About this exercise: Your output should repeat each record below with no differences.

Dataset records:
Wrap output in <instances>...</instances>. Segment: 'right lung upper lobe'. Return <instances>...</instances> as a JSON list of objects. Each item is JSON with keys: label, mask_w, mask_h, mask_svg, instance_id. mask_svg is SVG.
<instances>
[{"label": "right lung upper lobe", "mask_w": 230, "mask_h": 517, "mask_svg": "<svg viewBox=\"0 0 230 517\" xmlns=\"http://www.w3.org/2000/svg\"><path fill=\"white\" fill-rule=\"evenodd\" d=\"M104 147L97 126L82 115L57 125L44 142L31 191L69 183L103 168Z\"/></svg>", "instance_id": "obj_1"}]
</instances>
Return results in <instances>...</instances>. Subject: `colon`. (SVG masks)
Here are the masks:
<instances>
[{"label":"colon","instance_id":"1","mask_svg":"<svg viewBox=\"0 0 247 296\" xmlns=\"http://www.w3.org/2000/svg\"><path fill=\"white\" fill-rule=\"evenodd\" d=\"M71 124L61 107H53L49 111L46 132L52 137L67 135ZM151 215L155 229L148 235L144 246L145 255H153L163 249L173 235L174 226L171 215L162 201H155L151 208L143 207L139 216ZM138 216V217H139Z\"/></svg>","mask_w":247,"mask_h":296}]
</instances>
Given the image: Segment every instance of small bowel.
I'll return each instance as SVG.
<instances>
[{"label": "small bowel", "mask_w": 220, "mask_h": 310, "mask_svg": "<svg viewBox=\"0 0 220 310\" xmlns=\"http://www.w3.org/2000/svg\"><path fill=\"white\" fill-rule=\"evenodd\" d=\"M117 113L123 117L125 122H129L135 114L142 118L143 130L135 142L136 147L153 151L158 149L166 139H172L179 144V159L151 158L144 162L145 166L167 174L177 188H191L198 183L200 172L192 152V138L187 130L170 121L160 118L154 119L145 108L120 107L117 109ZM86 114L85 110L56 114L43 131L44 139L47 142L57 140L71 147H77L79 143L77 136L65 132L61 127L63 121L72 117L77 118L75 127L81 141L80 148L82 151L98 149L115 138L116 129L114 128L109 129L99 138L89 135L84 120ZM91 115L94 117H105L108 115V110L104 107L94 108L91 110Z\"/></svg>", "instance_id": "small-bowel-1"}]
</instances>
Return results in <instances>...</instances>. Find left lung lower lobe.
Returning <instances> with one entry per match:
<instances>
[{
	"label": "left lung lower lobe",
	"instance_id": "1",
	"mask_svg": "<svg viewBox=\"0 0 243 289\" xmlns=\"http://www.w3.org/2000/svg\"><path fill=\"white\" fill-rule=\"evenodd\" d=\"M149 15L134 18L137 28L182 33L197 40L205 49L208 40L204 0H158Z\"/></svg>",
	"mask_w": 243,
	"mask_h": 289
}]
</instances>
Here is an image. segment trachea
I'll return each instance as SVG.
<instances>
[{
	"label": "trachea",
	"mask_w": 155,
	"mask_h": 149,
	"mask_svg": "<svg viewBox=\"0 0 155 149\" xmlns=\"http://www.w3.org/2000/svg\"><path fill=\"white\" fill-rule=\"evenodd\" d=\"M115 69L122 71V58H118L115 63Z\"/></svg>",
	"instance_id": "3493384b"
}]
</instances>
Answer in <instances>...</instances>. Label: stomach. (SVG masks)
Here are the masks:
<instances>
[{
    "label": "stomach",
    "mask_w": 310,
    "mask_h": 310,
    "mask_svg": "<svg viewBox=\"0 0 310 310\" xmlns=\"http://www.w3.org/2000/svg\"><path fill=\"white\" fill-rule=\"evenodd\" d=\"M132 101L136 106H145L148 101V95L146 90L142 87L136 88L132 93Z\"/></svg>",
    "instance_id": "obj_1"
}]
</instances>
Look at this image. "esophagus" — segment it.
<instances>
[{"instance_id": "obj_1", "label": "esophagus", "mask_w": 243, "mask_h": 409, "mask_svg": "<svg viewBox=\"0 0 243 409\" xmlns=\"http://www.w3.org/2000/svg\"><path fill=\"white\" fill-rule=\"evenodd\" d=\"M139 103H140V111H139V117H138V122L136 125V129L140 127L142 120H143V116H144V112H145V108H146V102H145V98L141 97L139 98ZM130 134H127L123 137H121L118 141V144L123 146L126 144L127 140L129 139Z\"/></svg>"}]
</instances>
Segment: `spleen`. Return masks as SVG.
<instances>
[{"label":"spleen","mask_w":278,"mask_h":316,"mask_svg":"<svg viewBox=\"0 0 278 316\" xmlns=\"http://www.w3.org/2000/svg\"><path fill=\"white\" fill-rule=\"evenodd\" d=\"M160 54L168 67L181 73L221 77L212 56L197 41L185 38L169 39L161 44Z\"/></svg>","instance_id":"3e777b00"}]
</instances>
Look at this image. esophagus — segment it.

Task response:
Wrap output in <instances>...</instances>. Segment: 'right lung upper lobe'. Return <instances>...</instances> as a JSON list of objects. Each item is JSON with keys: label, mask_w, mask_h, mask_svg, instance_id. mask_svg is SVG.
<instances>
[{"label": "right lung upper lobe", "mask_w": 230, "mask_h": 517, "mask_svg": "<svg viewBox=\"0 0 230 517\" xmlns=\"http://www.w3.org/2000/svg\"><path fill=\"white\" fill-rule=\"evenodd\" d=\"M104 147L97 126L82 115L57 125L44 142L31 191L69 183L103 168Z\"/></svg>", "instance_id": "obj_1"}]
</instances>
Return results in <instances>...</instances>. Subject: `colon`. (SVG masks)
Here are the masks:
<instances>
[{"label":"colon","instance_id":"1","mask_svg":"<svg viewBox=\"0 0 247 296\" xmlns=\"http://www.w3.org/2000/svg\"><path fill=\"white\" fill-rule=\"evenodd\" d=\"M71 124L61 107H53L49 111L46 132L52 137L67 135ZM151 215L155 229L148 235L144 246L145 255H153L163 249L173 235L174 226L171 215L162 201H155L151 208L143 207L139 216ZM138 216V217H139Z\"/></svg>","mask_w":247,"mask_h":296}]
</instances>
Given the image: Segment every instance of small bowel.
I'll return each instance as SVG.
<instances>
[{"label": "small bowel", "mask_w": 220, "mask_h": 310, "mask_svg": "<svg viewBox=\"0 0 220 310\" xmlns=\"http://www.w3.org/2000/svg\"><path fill=\"white\" fill-rule=\"evenodd\" d=\"M117 113L123 117L125 122H129L135 114L142 118L143 130L135 142L136 147L153 151L158 149L166 139H172L179 144V159L151 158L144 162L145 166L167 174L177 188H191L198 183L200 172L192 152V138L187 130L170 121L160 118L154 119L145 108L120 107L117 109ZM86 114L85 110L56 114L43 131L44 139L47 142L57 140L71 147H77L79 143L77 136L65 132L61 127L63 121L72 117L77 118L75 127L81 141L80 148L82 151L98 149L115 138L116 129L114 128L109 129L99 138L89 135L84 120ZM91 115L94 117H105L108 115V110L104 107L94 108L91 110Z\"/></svg>", "instance_id": "small-bowel-1"}]
</instances>
Return results in <instances>...</instances>. Find left lung lower lobe.
Returning <instances> with one entry per match:
<instances>
[{
	"label": "left lung lower lobe",
	"instance_id": "1",
	"mask_svg": "<svg viewBox=\"0 0 243 289\" xmlns=\"http://www.w3.org/2000/svg\"><path fill=\"white\" fill-rule=\"evenodd\" d=\"M149 15L134 18L137 28L182 33L197 40L205 49L208 40L204 0H158Z\"/></svg>",
	"mask_w": 243,
	"mask_h": 289
}]
</instances>
Here is an image. segment trachea
I'll return each instance as SVG.
<instances>
[{
	"label": "trachea",
	"mask_w": 155,
	"mask_h": 149,
	"mask_svg": "<svg viewBox=\"0 0 155 149\" xmlns=\"http://www.w3.org/2000/svg\"><path fill=\"white\" fill-rule=\"evenodd\" d=\"M115 69L122 71V58H118L115 63Z\"/></svg>",
	"instance_id": "3493384b"
}]
</instances>
Answer in <instances>...</instances>. Label: stomach. (SVG masks)
Here are the masks:
<instances>
[{
    "label": "stomach",
    "mask_w": 310,
    "mask_h": 310,
    "mask_svg": "<svg viewBox=\"0 0 310 310\" xmlns=\"http://www.w3.org/2000/svg\"><path fill=\"white\" fill-rule=\"evenodd\" d=\"M132 101L136 106H145L148 101V95L146 90L142 87L136 88L132 93Z\"/></svg>",
    "instance_id": "obj_1"
}]
</instances>
Look at this image. "esophagus" — segment it.
<instances>
[{"instance_id": "obj_1", "label": "esophagus", "mask_w": 243, "mask_h": 409, "mask_svg": "<svg viewBox=\"0 0 243 409\" xmlns=\"http://www.w3.org/2000/svg\"><path fill=\"white\" fill-rule=\"evenodd\" d=\"M139 103H140V111H139V117H138V122L136 125V129L140 127L142 120H143V116H144V112H145V108H146V102H145V98L141 97L139 98ZM130 134H127L123 137H121L118 141V144L123 146L126 144L127 140L129 139Z\"/></svg>"}]
</instances>
Segment: `spleen`. Return masks as SVG.
<instances>
[{"label":"spleen","mask_w":278,"mask_h":316,"mask_svg":"<svg viewBox=\"0 0 278 316\" xmlns=\"http://www.w3.org/2000/svg\"><path fill=\"white\" fill-rule=\"evenodd\" d=\"M160 54L168 67L181 73L221 77L212 56L197 41L185 38L169 39L161 44Z\"/></svg>","instance_id":"3e777b00"}]
</instances>
Look at this image. esophagus — segment it.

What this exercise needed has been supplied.